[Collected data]
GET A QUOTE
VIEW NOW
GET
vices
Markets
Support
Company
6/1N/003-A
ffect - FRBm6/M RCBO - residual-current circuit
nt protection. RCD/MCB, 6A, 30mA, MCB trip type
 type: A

• [WHAT THE TASK ASKS]: Check every line of the records above for the string "type". Copy those that hold it.

• [WRITTEN REPLY]:
nt protection. RCD/MCB, 6A, 30mA, MCB trip type
 type: A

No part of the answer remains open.